- [DESCRIPTION OF THE TASK]:
In your copy, include every line of the records exactly and no picture at all.

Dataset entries
'''
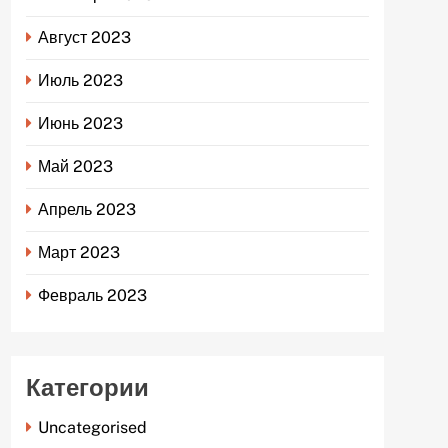
Август 2023
Июль 2023
Июнь 2023
Май 2023
Апрель 2023
Март 2023
Февраль 2023
Категории
Uncategorised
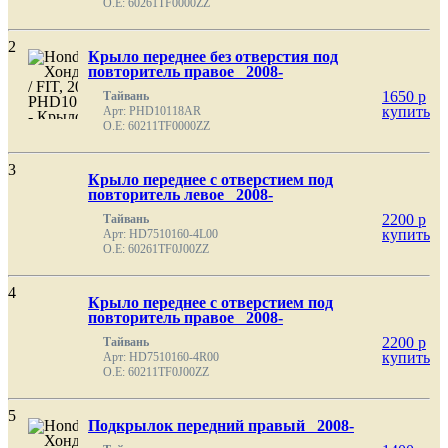
O.E: 60261TF0000ZZ
2
Крыло переднее без отверстия под
повторитель правое 2008-
1650
p
Тайвань
купить
Арт: PHD10118AR
O.E: 60211TF0000ZZ
3
Крыло переднее с отверстием под
повторитель левое 2008-
2200
p
Тайвань
купить
Арт: HD7510160-4L00
O.E: 60261TF0J00ZZ
4
Крыло переднее с отверстием под
повторитель правое 2008-
2200
p
Тайвань
купить
Арт: HD7510160-4R00
O.E: 60211TF0J00ZZ
5
Подкрылок передний правый 2008-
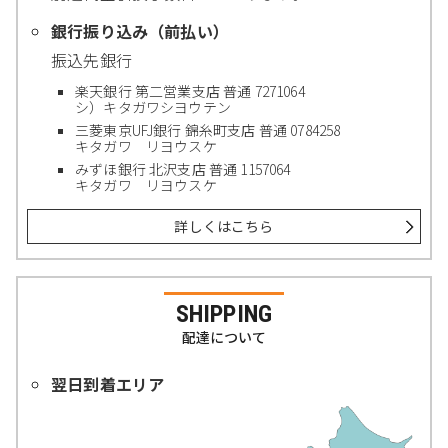
銀行振り込み（前払い）
振込先銀行
楽天銀行 第二営業支店 普通 7271064
シ）キタガワシヨウテン
三菱東京UFJ銀行 錦糸町支店 普通 0784258
キタガワ リヨウスケ
みずほ銀行 北沢支店 普通 1157064
キタガワ リヨウスケ
詳しくはこちら
SHIPPING
配達について
翌日到着エリア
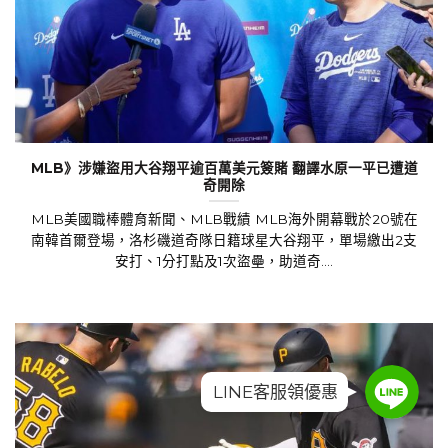
MLB》涉嫌盜用大谷翔平逾百萬美元簽賭 翻譯水原一平已遭道
奇開除
MLB美國職棒體育新聞、MLB戰績 MLB海外開幕戰於20號在
南韓首爾登場，洛杉磯道奇隊日籍球星大谷翔平，單場繳出2支
安打、1分打點及1次盜壘，助道奇....
Line
Line
LINE客服領優惠
Line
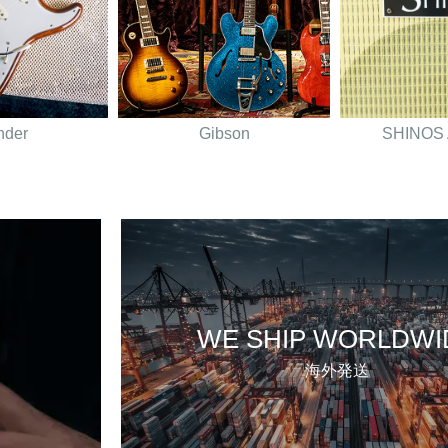
nder
Gibson
SHINOS A
WE SHIP WORLDWI
海外発送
'''
- [OUTPUT FOR THIS EXERCISE]:
Август 2023
Июль 2023
Июнь 2023
Май 2023
Апрель 2023
Март 2023
Февраль 2023
Категории
Uncategorised
O.E: 60261TF0000ZZ
2
Крыло переднее без отверстия под
повторитель правое 2008-
1650
p
Тайвань
купить
Арт: PHD10118AR
O.E: 60211TF0000ZZ
3
Крыло переднее с отверстием под
повторитель левое 2008-
2200
p
Тайвань
купить
Арт: HD7510160-4L00
O.E: 60261TF0J00ZZ
4
Крыло переднее с отверстием под
повторитель правое 2008-
2200
p
Тайвань
купить
Арт: HD7510160-4R00
O.E: 60211TF0J00ZZ
5
Подкрылок передний правый 2008-
銀行振り込み（前払い）
振込先銀行
楽天銀行 第二営業支店 普通 7271064
シ）キタガワシヨウテン
三菱東京UFJ銀行 錦糸町支店 普通 0784258
キタガワ リヨウスケ
みずほ銀行 北沢支店 普通 1157064
キタガワ リヨウスケ
詳しくはこちら
SHIPPING
配達について
翌日到着エリア
MLB》涉嫌盜用大谷翔平逾百萬美元簽賭 翻譯水原一平已遭道
奇開除
MLB美國職棒體育新聞、MLB戰績 MLB海外開幕戰於20號在
南韓首爾登場，洛杉磯道奇隊日籍球星大谷翔平，單場繳出2支
安打、1分打點及1次盜壘，助道奇....
Line
Line
LINE客服領優惠
Line
nder
Gibson
SHINOS A
WE SHIP WORLDWI
海外発送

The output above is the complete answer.